For Gamannossi, a war that was launched to defend civilians is absurd. The latter watch powerless as their cities and country are torn down amid the silence of western media.

“These days, hundreds of thousands of people have demonstrated against NATO in Tripoli, Zliten, Ajaylat and Sabha, demanding an end to the air strikes. No newspaper has given such news much importance, calling the protests ‘ demonstrations funded by the regime’.”

Last week the 30-member contact group on Libya, including the United States, China and Russia, “formally recognised the NTC as the sole representative of the Libyan people. This will give the council access to about US$200 billion in Libyan government assets held in foreign banks to fund the rebel advance.”

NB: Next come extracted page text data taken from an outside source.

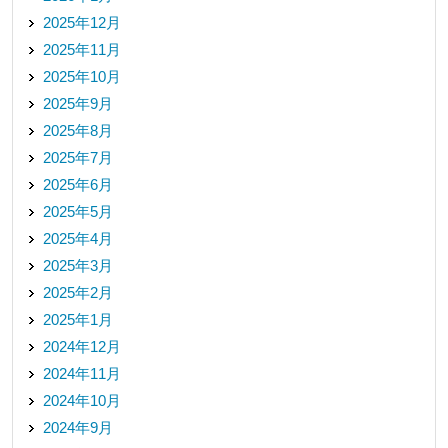
2025年12月
2025年11月
2025年10月
2025年9月
2025年8月
2025年7月
2025年6月
2025年5月
2025年4月
2025年3月
2025年2月
2025年1月
2024年12月
2024年11月
2024年10月
2024年9月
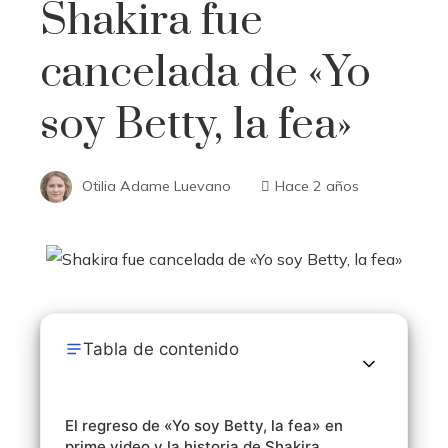
Shakira fue
cancelada de «Yo
soy Betty, la fea»
Otilia Adame Luevano
Hace 2 años
Tabla de contenido
El regreso de «Yo soy Betty, la fea» en
prime video y la historia de Shakira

What makes this contact group expect that the people leading the National Transitional Council will be any better for Libyans, or for other states to deal with, than Gaddafi has been?

The answer is, absolutely nothing. They may even be worse.

 

* Samantha Power, Senior Director of Multilateral Affairs, National Security Council;  Susan Rice, US Ambassador to the UN;  Hillary Clinton, Secretary of State.  See our post A siren song from hell, April 1, 2011.